Brief:
The full listing, returned exactly and free of pictures, is the expected answer.
---- Records supplied
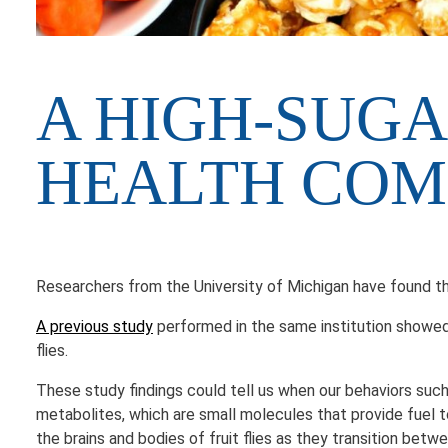
A HIGH-SUGA
HEALTH CO
Researchers from the University of Michigan have found th
A previous study
performed in the same institution showed 
flies.
These study findings could tell us when our behaviors such
metabolites, which are small molecules that provide fuel t
the brains and bodies of fruit flies as they transition betw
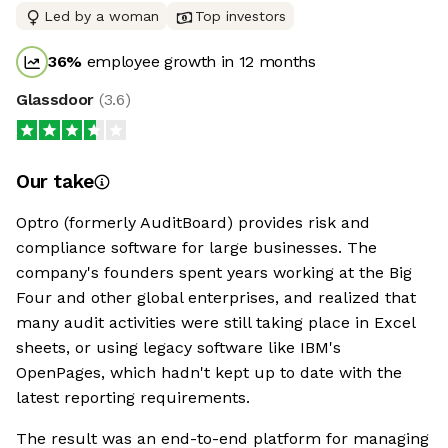
Led by a woman
Top investors
36
%
employee growth in 12 months
Glassdoor
(
3.6
)
Our take
Optro (formerly AuditBoard) provides risk and
compliance software for large businesses. The
company's founders spent years working at the Big
Four and other global enterprises, and realized that
many audit activities were still taking place in Excel
sheets, or using legacy software like IBM's
OpenPages, which hadn't kept up to date with the
latest reporting requirements.
The result was an end-to-end platform for managing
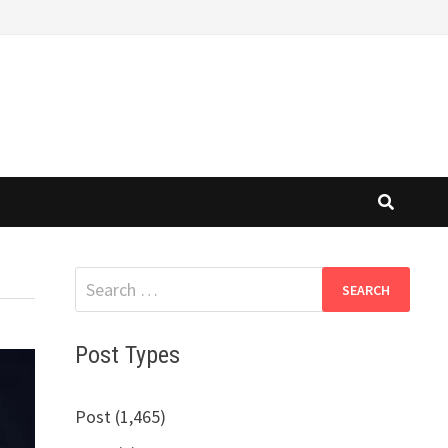
Search
for:
Post Types
Post (1,465)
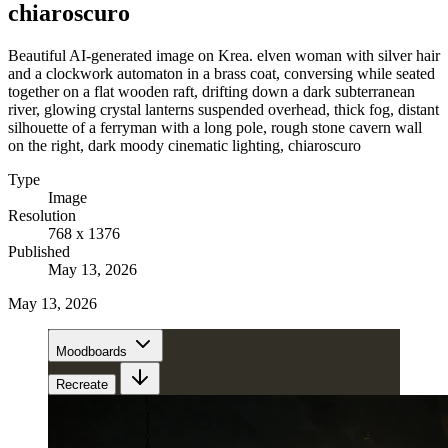
chiaroscuro
Beautiful AI-generated image on Krea. elven woman with silver hair
and a clockwork automaton in a brass coat, conversing while seated
together on a flat wooden raft, drifting down a dark subterranean
river, glowing crystal lanterns suspended overhead, thick fog, distant
silhouette of a ferryman with a long pole, rough stone cavern wall
on the right, dark moody cinematic lighting, chiaroscuro
Type
Image
Resolution
768 x 1376
Published
May 13, 2026
May 13, 2026
Moodboards
Recreate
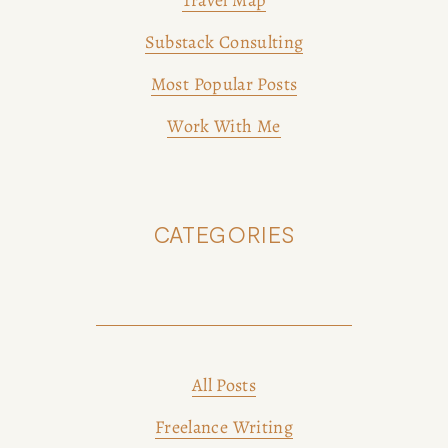
Travel Map
Substack Consulting
Most Popular Posts
Work With Me
CATEGORIES
All Posts
Freelance Writing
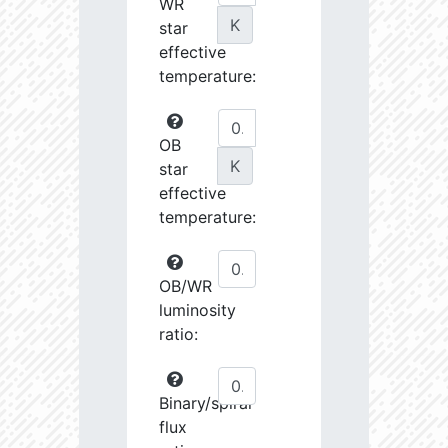
WR
K
star
effective
temperature:
OB
K
star
effective
temperature:
OB/WR
luminosity
ratio:
Binary/spiral
flux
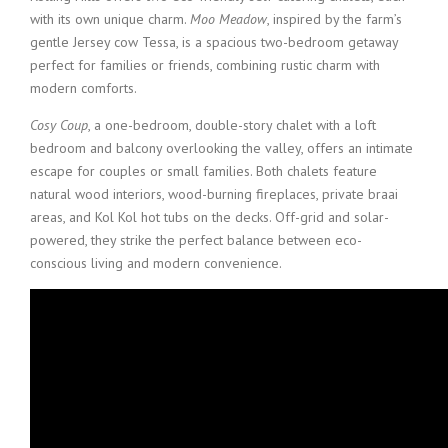
with its own unique charm.
Moo Meadow
, inspired by the farm’s
gentle Jersey cow Tessa, is a spacious two-bedroom getaway
perfect for families or friends, combining rustic charm with
modern comforts.
Cosy Coup
, a one-bedroom, double-story chalet with a loft
bedroom and balcony overlooking the valley, offers an intimate
escape for couples or small families. Both chalets feature
natural wood interiors, wood-burning fireplaces, private braai
areas, and Kol Kol hot tubs on the decks. Off-grid and solar-
powered, they strike the perfect balance between eco-
conscious living and modern convenience.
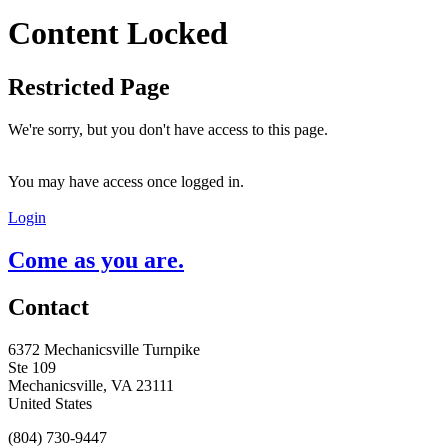
Content Locked
Restricted Page
We're sorry, but you don't have access to this page.
You may have access once logged in.
Login
Come as you are.
Contact
6372 Mechanicsville Turnpike
Ste 109
Mechanicsville, VA 23111
United States
(804) 730-9447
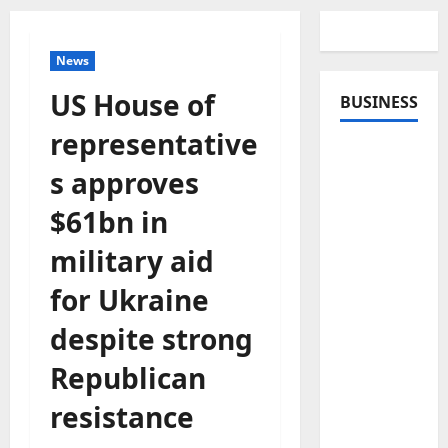
News
US House of
BUSINESS
representative
s approves
$61bn in
military aid
for Ukraine
despite strong
Republican
resistance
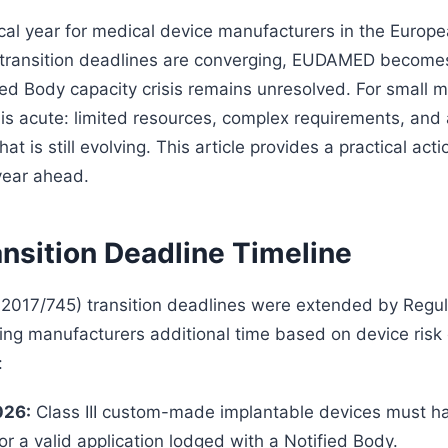
tical year for medical device manufacturers in the Europ
 transition deadlines are converging, EUDAMED become
ied Body capacity crisis remains unresolved. For small 
 is acute: limited resources, complex requirements, and 
at is still evolving. This article provides a practical acti
year ahead.
nsition Deadline Timeline
017/745) transition deadlines were extended by Regul
ing manufacturers additional time based on device risk 
:
026:
Class III custom-made implantable devices must 
 or a valid application lodged with a Notified Body.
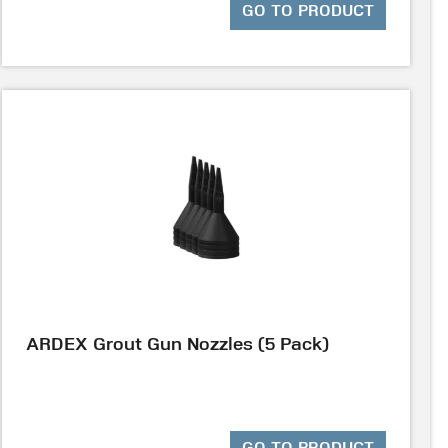
GO TO PRODUCT
ARDEX Grout Gun Nozzles (5 Pack)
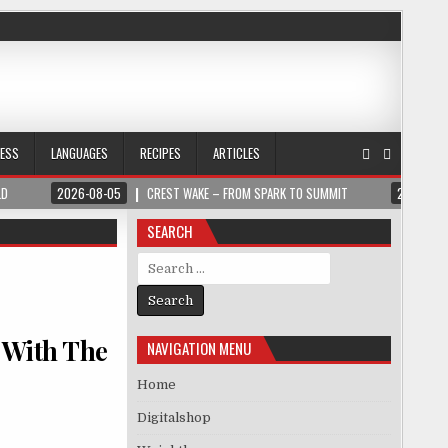
NESS
LANGUAGES
RECIPES
ARTICLES
LD
2026-08-05
CREST WAKE – FROM SPARK TO SUMMIT
2026-08
SEARCH
Search for:
 With The
NAVIGATION MENU
Home
Digitalshop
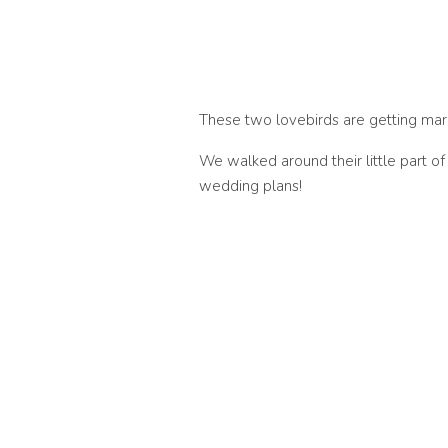
These two lovebirds are getting marrie
We walked around their little part o
wedding plans!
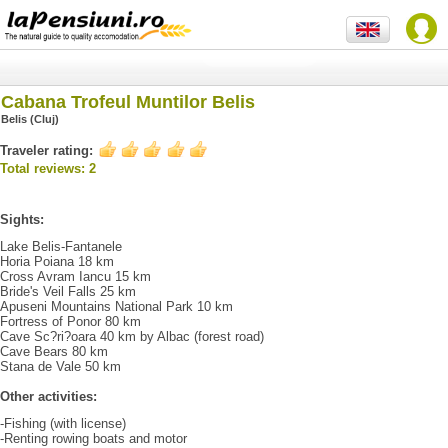
Cabana Trofeul Muntilor Belis
Belis (Cluj)
Traveler rating:
Total reviews: 2
Sights:
Lake Belis-Fantanele
Horia Poiana 18 km
Cross Avram Iancu 15 km
Bride's Veil Falls 25 km
Apuseni Mountains National Park 10 km
Fortress of Ponor 80 km
Cave Sc?ri?oara 40 km by Albac (forest road)
Cave Bears 80 km
Stana de Vale 50 km
Other activities:
-Fishing (with license)
-Renting rowing boats and motor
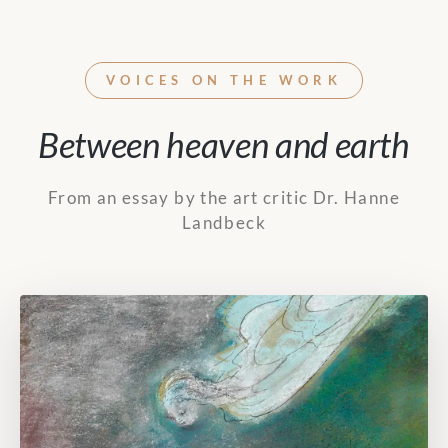
VOICES ON THE WORK
Between heaven and earth
From an essay by the art critic Dr. Hanne
Landbeck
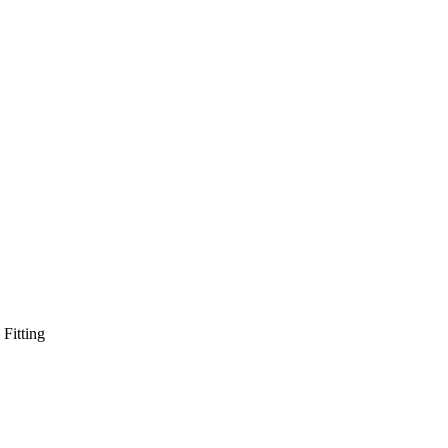
Fitting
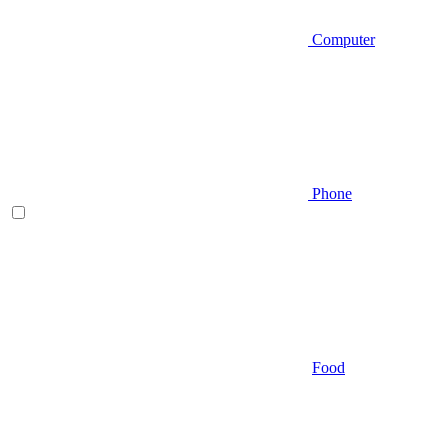
Computer
Phone
Food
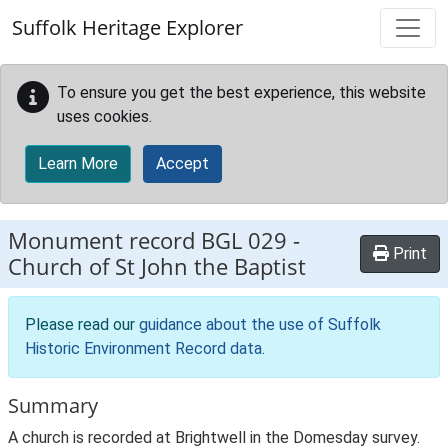
Skip to main content
Suffolk Heritage Explorer
To ensure you get the best experience, this website
uses cookies.
Learn More
Accept
Monument record
BGL 029
-
Print
Church of St John the Baptist
Please read our
guidance about the use of Suffolk
Historic Environment Record data
.
Summary
A church is recorded at Brightwell in the Domesday survey.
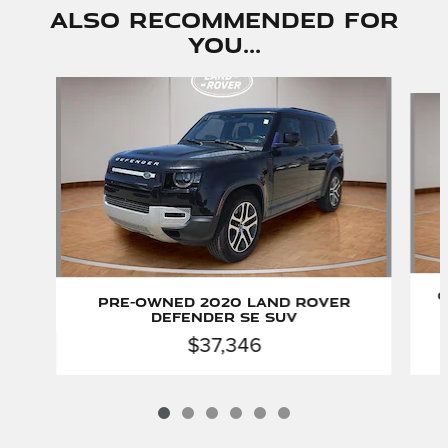
Also Recommended for
You...
Slide 1 of 6
C
Pre-Owned 2020 Land Rover
Defender SE SUV
$37,346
--------
Answer to the exercise:
A HIGH-SUGA
HEALTH CO
Researchers from the University of Michigan have found th
A previous study
performed in the same institution showed 
flies.
These study findings could tell us when our behaviors such
metabolites, which are small molecules that provide fuel t
the brains and bodies of fruit flies as they transition betw
Led by a woman
Top investors
36
%
employee growth in 12 months
Glassdoor
(
3.6
)
Our take
Optro (formerly AuditBoard) provides risk and
compliance software for large businesses. The
company's founders spent years working at the Big
Four and other global enterprises, and realized that
many audit activities were still taking place in Excel
sheets, or using legacy software like IBM's
OpenPages, which hadn't kept up to date with the
latest reporting requirements.
The result was an end-to-end platform for managing
Search
for:
Post Types
Post (1,465)
chiaroscuro
Beautiful AI-generated image on Krea. elven woman with silver hair
and a clockwork automaton in a brass coat, conversing while seated
together on a flat wooden raft, drifting down a dark subterranean
river, glowing crystal lanterns suspended overhead, thick fog, distant
silhouette of a ferryman with a long pole, rough stone cavern wall
on the right, dark moody cinematic lighting, chiaroscuro
Type
Image
Resolution
768 x 1376
Published
May 13, 2026
May 13, 2026
Moodboards
Recreate
Travel Map
Substack Consulting
Most Popular Posts
Work With Me
CATEGORIES
All Posts
Freelance Writing
WR
K
star
effective
temperature:
OB
K
star
effective
temperature:
OB/WR
luminosity
ratio:
Binary/spiral
flux
with its own unique charm.
Moo Meadow
, inspired by the farm’s
gentle Jersey cow Tessa, is a spacious two-bedroom getaway
perfect for families or friends, combining rustic charm with
modern comforts.
Cosy Coup
, a one-bedroom, double-story chalet with a loft
bedroom and balcony overlooking the valley, offers an intimate
escape for couples or small families. Both chalets feature
natural wood interiors, wood-burning fireplaces, private braai
areas, and Kol Kol hot tubs on the decks. Off-grid and solar-
powered, they strike the perfect balance between eco-
conscious living and modern convenience.
Content Locked
Restricted Page
We're sorry, but you don't have access to this page.
You may have access once logged in.
Login
Come as you are.
Contact
6372 Mechanicsville Turnpike
Ste 109
Mechanicsville, VA 23111
United States
(804) 730-9447
News
US House of
BUSINESS
representative
s approves
$61bn in
military aid
for Ukraine
despite strong
Republican
resistance
tical year for medical device manufacturers in the Europ
 transition deadlines are converging, EUDAMED become
ied Body capacity crisis remains unresolved. For small 
 is acute: limited resources, complex requirements, and 
at is still evolving. This article provides a practical acti
year ahead.
nsition Deadline Timeline
017/745) transition deadlines were extended by Regul
ing manufacturers additional time based on device risk 
:
026:
Class III custom-made implantable devices must 
 or a valid application lodged with a Notified Body.
GO TO PRODUCT
ARDEX Grout Gun Nozzles (5 Pack)
NESS
LANGUAGES
RECIPES
ARTICLES
LD
2026-08-05
CREST WAKE – FROM SPARK TO SUMMIT
2026-08
SEARCH
Search for:
 With The
NAVIGATION MENU
Home
Digitalshop
These two lovebirds are getting marrie
We walked around their little part o
wedding plans!
Cabana Trofeul Muntilor Belis
Belis (Cluj)
Traveler rating:
Total reviews: 2
Sights:
Lake Belis-Fantanele
Horia Poiana 18 km
Cross Avram Iancu 15 km
Bride's Veil Falls 25 km
Apuseni Mountains National Park 10 km
Fortress of Ponor 80 km
Cave Sc?ri?oara 40 km by Albac (forest road)
Cave Bears 80 km
Stana de Vale 50 km
Other activities:
-Fishing (with license)
-Renting rowing boats and motor
VOICES ON THE WORK
Between heaven and earth
From an essay by the art critic Dr. Hanne
Landbeck
Fitting
Computer
Phone
Food
Skip to main content
Suffolk Heritage Explorer
To ensure you get the best experience, this website
uses cookies.
Learn More
Accept
Monument record
BGL 029
-
Print
Church of St John the Baptist
Please read our
guidance about the use of Suffolk
Historic Environment Record data
.
Summary
A church is recorded at Brightwell in the Domesday survey.
Also Recommended for
You...
Slide 1 of 6
C
Pre-Owned 2020 Land Rover
Defender SE SUV
$37,346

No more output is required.